3. Hâkim ve savcıların, avukatlar, noterler, eczacılar ve tabipler gibi kendi bağımsız, kamu kurumu niteliğinde meslek kuruluşlarını kurmalarını sağlamak.
4. Başta hâkim, savcı, avukatlar, hukuk meslekleri için yeknesak kariyer planı geliştirerek mahkemelerin nitelik ve nicelik ihtiyaçlarına uygun olarak hukukçular yetiştirmek. Tüm hakim ve savcı atamalarını aynı yetkinlikte olanlar arasında yarışma yoluyla yaparak liyakati sağlamak.
5. Danıştay, Yargıtay, Anayasa Mahkemesi gibi yüksek mahkeme üyeliklerine atamalarda kamuoyunu da sürece dahil etmek, oylamaları gerekçeli açık oya tabi tutmak ve itirazlar, sorular ve dava yoluyla atama sürecinin yargısal denetimini sağlamak.
6. Uyuşmazlıkları dava aşamasında çözmeye çalışan anlayışı terk ederek yargı hizmetlerini ileriye doğru önceden planlamak.
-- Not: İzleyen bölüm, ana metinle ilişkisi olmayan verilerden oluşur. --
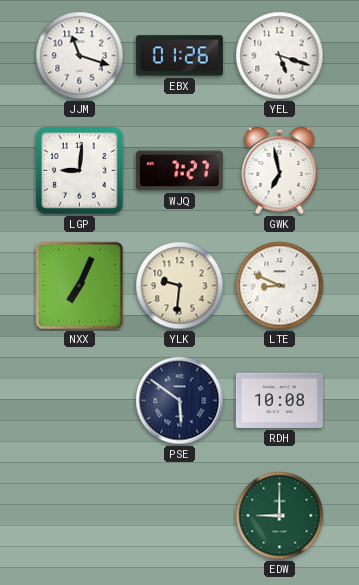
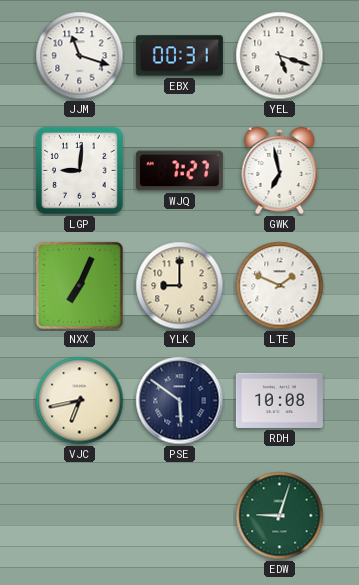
EBX: 01:26 -> 00:31
YLK: 9:31 -> 9:00
LTE: 8:49 -> 1:49
VJC: none -> 6:43
EDW: 9:00 -> 9:03
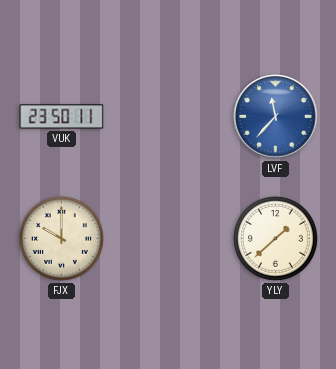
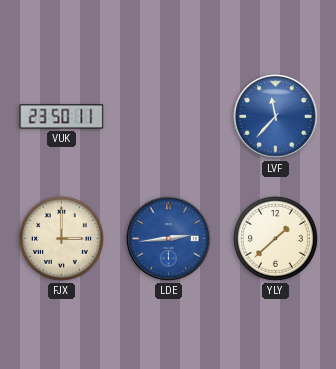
FJX: 10:00 -> 3:00
LDE: none -> 2:44
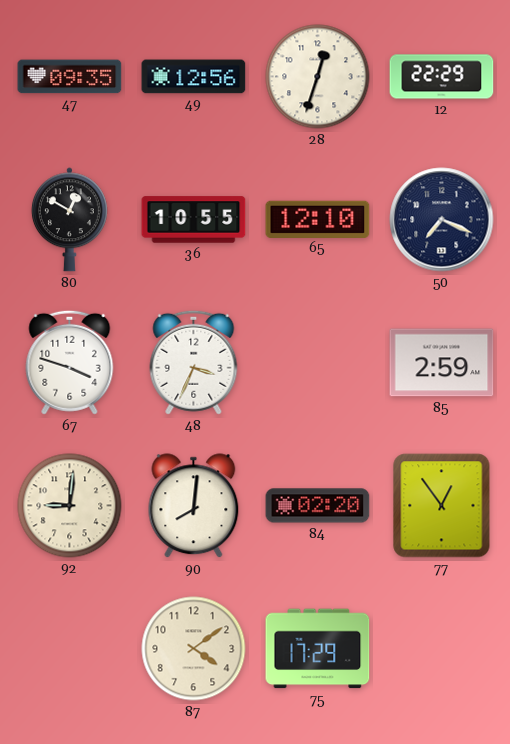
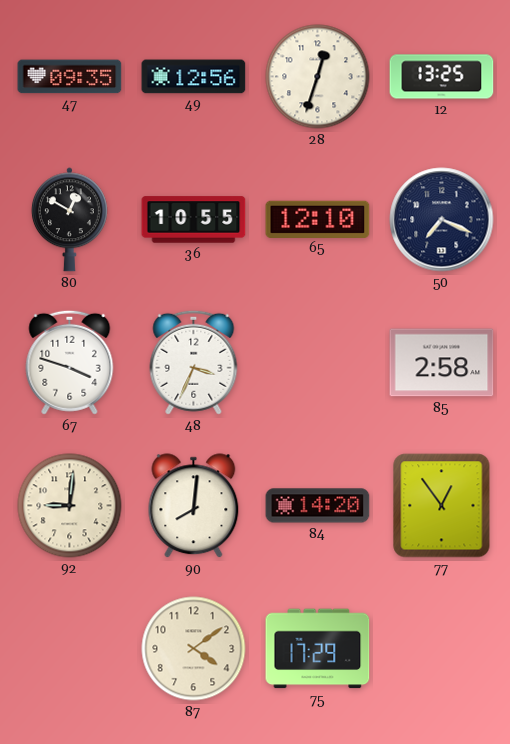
12: 22:29 -> 13:25
85: 2:59 -> 2:58
84: 02:20 -> 14:20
Dava konusu olabilecek anlaşmazlıklar erken aşamada tespit etmek, yönetmek ve uzlaştırmak için tedbirler almak, buna rağmen mahkemeye intikal eden davaları iyi hazırlamak ve yargılamayı tek celsede bitirmek.
7. Yargının olağan işlevini kısıtlayan ön izin şartlarını ilga ederek yargı mensupları da dahil tüm kamu görevlilerinin suçlarını serbestçe soruşturmak.
Başkanı olduğum, siyaseten tarafsız Daha İyi Yargı Derneği, bütün bu hususlarda geliştirdiği yenilikçi çözümleri “A’dan Z’ye Türk Yargı Reformu” isimli bir kitap halinde yayınlayarak Türkiye ve dünya kamuoyunda tartışmaya açmış bulunmaktadır. Burada duyurmaktan, toplumun tüm kesimlerini, yenilikçi çözümlerimizi incelemeye, eleştirmeye ve geri bildirimleri ile daha da geliştirmeye davet etmekten gurur duyuyorum.